-------- Data for this exercise

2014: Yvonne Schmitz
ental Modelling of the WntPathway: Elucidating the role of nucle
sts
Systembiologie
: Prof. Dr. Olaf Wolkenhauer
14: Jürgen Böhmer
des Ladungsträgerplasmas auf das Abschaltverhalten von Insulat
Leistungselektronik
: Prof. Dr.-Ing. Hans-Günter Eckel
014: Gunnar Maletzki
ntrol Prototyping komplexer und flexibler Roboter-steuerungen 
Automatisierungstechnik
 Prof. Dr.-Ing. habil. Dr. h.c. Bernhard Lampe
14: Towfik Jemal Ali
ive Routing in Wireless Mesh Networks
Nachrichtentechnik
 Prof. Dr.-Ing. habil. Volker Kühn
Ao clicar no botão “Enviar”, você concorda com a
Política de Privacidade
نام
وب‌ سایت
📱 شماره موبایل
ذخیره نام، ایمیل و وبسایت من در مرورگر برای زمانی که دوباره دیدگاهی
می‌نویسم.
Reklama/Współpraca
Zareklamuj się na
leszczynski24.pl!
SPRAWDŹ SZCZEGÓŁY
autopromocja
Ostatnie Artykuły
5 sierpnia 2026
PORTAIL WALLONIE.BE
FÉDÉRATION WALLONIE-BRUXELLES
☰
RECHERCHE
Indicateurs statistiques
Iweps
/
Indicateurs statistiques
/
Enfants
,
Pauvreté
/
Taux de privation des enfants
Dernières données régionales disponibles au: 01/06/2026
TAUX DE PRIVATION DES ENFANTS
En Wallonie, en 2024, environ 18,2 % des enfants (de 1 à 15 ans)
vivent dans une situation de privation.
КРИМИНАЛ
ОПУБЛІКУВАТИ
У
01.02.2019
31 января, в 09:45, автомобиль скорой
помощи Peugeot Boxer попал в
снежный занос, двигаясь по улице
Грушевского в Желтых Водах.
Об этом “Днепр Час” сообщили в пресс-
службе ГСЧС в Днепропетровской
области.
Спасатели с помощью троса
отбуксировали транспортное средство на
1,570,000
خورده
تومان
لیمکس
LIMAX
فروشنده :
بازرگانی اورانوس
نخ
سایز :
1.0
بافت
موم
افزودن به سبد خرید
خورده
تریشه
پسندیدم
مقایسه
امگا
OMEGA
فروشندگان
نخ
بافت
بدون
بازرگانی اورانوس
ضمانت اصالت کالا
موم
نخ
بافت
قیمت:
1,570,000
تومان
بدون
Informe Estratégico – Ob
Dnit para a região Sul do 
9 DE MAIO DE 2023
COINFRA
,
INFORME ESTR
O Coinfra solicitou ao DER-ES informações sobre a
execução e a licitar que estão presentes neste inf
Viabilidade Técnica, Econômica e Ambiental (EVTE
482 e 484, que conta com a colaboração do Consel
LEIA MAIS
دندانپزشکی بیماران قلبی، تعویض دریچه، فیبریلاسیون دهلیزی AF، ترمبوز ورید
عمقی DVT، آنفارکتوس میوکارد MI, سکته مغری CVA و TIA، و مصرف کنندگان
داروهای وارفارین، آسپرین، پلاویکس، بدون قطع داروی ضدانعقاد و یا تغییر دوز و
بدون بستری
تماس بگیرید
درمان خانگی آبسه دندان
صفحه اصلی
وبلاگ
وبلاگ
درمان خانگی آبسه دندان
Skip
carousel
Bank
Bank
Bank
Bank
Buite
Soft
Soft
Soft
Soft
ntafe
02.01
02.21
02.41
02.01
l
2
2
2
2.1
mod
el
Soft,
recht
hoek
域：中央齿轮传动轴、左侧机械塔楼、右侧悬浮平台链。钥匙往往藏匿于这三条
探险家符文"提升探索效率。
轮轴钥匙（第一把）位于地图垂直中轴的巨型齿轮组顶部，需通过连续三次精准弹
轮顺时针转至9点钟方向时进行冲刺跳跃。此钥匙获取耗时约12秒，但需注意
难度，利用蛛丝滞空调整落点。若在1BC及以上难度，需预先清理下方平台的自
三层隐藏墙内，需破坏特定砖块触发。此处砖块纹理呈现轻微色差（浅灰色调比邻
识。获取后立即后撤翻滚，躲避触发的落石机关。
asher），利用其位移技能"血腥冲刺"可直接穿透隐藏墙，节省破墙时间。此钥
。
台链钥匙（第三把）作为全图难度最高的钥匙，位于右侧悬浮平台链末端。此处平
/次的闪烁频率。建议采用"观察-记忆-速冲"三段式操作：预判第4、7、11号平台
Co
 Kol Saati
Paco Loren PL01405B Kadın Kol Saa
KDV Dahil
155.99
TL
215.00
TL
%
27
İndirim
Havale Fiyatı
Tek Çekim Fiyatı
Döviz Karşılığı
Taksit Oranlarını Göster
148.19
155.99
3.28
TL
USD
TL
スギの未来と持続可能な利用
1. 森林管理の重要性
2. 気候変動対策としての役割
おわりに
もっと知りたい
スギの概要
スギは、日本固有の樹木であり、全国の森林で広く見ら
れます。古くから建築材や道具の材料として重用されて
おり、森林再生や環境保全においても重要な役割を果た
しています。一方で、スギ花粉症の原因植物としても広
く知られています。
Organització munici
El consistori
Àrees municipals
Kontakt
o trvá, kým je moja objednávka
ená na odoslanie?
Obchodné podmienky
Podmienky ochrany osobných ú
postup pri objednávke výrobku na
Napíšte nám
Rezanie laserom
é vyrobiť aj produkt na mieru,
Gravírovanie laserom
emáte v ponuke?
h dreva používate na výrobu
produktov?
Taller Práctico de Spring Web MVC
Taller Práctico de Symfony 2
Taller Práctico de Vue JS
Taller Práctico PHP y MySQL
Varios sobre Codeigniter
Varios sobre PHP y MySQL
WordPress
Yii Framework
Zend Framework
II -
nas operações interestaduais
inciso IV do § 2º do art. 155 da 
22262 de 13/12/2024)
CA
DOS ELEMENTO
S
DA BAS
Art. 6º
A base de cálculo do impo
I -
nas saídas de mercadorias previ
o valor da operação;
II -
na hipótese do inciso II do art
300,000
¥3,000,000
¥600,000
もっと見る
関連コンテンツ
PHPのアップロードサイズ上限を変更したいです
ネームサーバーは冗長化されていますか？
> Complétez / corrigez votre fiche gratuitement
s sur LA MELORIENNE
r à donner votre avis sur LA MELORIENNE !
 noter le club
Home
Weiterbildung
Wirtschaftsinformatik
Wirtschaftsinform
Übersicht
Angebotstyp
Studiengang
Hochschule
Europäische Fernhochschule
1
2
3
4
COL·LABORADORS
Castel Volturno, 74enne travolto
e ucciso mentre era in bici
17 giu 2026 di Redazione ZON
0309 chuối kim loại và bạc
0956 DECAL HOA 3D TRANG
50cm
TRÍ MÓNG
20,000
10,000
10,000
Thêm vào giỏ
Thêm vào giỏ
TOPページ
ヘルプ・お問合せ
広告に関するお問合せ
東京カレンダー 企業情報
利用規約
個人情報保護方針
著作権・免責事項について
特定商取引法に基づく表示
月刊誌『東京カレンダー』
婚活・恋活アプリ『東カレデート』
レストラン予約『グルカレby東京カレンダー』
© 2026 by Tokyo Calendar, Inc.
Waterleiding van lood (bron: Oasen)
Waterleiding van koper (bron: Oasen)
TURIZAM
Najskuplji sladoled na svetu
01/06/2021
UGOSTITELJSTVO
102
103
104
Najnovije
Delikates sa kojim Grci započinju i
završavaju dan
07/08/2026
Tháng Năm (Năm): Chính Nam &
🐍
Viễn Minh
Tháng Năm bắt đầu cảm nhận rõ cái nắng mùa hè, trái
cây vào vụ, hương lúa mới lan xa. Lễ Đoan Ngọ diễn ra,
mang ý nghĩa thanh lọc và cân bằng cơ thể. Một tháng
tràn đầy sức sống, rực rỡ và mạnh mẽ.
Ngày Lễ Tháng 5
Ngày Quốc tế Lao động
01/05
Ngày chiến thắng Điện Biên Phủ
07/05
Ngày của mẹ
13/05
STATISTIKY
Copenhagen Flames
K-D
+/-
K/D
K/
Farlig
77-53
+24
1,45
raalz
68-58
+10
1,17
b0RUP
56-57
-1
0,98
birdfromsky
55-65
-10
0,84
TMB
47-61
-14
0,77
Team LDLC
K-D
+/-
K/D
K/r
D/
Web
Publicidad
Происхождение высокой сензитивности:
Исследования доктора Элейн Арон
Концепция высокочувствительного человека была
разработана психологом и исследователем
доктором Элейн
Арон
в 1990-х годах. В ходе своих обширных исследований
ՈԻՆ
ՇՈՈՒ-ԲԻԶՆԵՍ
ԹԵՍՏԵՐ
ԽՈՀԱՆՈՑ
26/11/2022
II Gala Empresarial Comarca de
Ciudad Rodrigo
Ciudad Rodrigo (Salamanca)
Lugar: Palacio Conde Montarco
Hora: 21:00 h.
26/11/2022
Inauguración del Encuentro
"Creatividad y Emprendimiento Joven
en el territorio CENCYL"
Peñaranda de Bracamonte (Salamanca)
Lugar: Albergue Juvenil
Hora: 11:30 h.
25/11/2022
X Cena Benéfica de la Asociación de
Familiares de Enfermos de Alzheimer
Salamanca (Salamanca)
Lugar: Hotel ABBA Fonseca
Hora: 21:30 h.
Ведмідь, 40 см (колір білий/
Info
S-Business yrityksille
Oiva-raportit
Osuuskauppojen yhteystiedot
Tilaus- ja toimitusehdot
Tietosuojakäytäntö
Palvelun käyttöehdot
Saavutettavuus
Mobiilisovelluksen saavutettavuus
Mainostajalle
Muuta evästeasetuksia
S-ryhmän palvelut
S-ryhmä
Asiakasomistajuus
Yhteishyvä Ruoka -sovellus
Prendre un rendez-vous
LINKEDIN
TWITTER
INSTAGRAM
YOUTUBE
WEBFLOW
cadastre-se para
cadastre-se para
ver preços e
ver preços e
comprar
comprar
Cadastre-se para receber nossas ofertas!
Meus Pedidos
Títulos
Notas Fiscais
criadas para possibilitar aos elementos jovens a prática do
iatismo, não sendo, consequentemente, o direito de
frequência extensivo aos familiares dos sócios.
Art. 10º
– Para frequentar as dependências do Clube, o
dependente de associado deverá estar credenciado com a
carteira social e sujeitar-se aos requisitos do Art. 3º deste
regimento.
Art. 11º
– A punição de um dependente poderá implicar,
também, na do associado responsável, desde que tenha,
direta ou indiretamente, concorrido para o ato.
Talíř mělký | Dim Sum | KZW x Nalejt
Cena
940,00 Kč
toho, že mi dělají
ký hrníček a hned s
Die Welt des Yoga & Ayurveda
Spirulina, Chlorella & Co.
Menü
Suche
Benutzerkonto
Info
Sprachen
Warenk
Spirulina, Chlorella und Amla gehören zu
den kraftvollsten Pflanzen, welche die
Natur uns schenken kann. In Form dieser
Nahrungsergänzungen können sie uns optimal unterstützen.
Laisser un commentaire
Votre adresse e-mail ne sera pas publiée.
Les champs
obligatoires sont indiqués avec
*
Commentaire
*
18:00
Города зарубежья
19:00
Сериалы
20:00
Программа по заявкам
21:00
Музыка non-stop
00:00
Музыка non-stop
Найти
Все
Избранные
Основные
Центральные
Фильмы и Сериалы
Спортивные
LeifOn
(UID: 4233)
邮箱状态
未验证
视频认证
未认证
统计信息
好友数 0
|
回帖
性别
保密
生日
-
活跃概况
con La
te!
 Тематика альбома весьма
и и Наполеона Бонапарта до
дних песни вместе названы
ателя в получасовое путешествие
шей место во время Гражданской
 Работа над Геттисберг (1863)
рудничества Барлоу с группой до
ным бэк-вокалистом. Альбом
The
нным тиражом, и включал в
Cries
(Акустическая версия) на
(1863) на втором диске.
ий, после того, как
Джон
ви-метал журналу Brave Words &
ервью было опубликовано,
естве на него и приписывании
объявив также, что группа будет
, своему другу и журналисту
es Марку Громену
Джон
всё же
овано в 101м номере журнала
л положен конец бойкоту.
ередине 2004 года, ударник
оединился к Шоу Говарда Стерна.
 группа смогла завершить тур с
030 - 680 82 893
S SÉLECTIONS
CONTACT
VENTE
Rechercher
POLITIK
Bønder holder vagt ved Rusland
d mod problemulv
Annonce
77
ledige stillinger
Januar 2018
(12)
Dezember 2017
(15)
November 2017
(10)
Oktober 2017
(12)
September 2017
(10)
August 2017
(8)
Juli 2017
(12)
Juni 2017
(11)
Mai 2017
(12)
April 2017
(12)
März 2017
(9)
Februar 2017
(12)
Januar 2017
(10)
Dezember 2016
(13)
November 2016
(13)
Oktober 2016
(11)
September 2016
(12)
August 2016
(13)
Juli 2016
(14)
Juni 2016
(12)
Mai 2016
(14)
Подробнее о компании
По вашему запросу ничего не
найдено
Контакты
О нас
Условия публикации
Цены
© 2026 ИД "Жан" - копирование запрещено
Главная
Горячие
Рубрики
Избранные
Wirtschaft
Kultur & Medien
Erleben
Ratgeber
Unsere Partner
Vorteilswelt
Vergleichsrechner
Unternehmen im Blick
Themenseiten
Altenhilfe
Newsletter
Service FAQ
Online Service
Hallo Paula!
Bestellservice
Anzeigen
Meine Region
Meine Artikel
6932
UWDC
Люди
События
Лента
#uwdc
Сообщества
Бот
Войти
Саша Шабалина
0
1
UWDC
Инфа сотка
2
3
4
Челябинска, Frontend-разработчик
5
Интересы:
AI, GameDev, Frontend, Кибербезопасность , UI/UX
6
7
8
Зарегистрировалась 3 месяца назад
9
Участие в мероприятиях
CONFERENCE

----------------

▶ _About this task_
Going through the records above line by line, count those that hold the word "Prof", and answer with the number only.

▶ _Task answer_
4